* _Task objective_
What should you transcribe? Every line from the top of the records below through the line with "mentions légales", exactly, and no pictures.

═════ The input

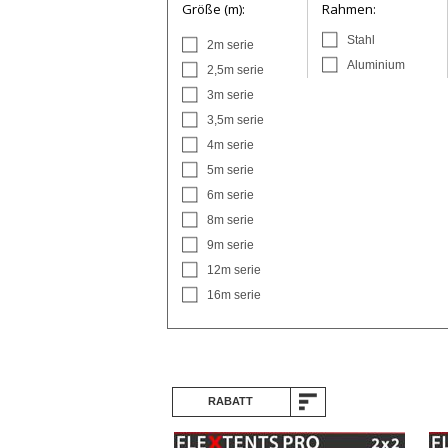
Größe (m):
Rahmen:
Stahl
2m serie
Aluminium
2,5m serie
3m serie
3,5m serie
4m serie
5m serie
6m serie
8m serie
9m serie
12m serie
16m serie
RABATT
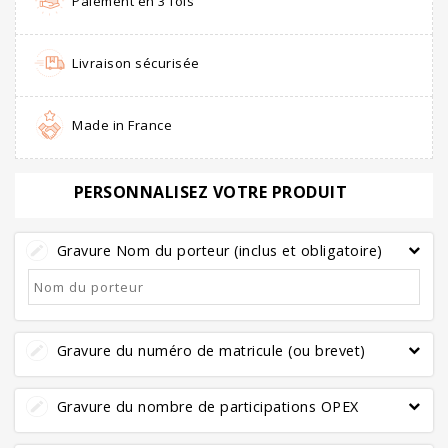
Paiement en 3 fois
Livraison sécurisée
Made in France
PERSONNALISEZ VOTRE PRODUIT
Gravure Nom du porteur (inclus et obligatoire)
Gravure du numéro de matricule (ou brevet)
Gravure du nombre de participations OPEX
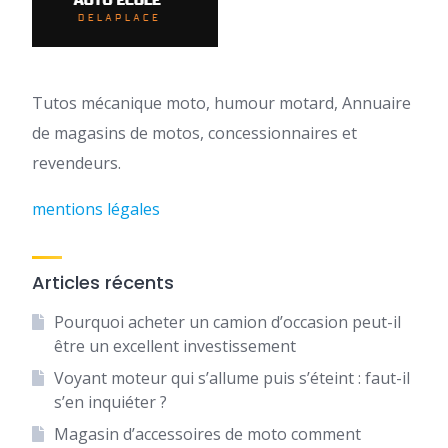
Tutos mécanique moto, humour motard, Annuaire
de magasins de motos, concessionnaires et
revendeurs.
mentions légales
Articles récents
Pourquoi acheter un camion d’occasion peut-il
être un excellent investissement
Voyant moteur qui s’allume puis s’éteint : faut-il
s’en inquiéter ?
Magasin d’accessoires de moto comment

══════════

* _Result of this exercise_
Größe (m):
Rahmen:
Stahl
2m serie
Aluminium
2,5m serie
3m serie
3,5m serie
4m serie
5m serie
6m serie
8m serie
9m serie
12m serie
16m serie
RABATT
Paiement en 3 fois
Livraison sécurisée
Made in France
PERSONNALISEZ VOTRE PRODUIT
Gravure Nom du porteur (inclus et obligatoire)
Gravure du numéro de matricule (ou brevet)
Gravure du nombre de participations OPEX
Tutos mécanique moto, humour motard, Annuaire
de magasins de motos, concessionnaires et
revendeurs.
mentions légales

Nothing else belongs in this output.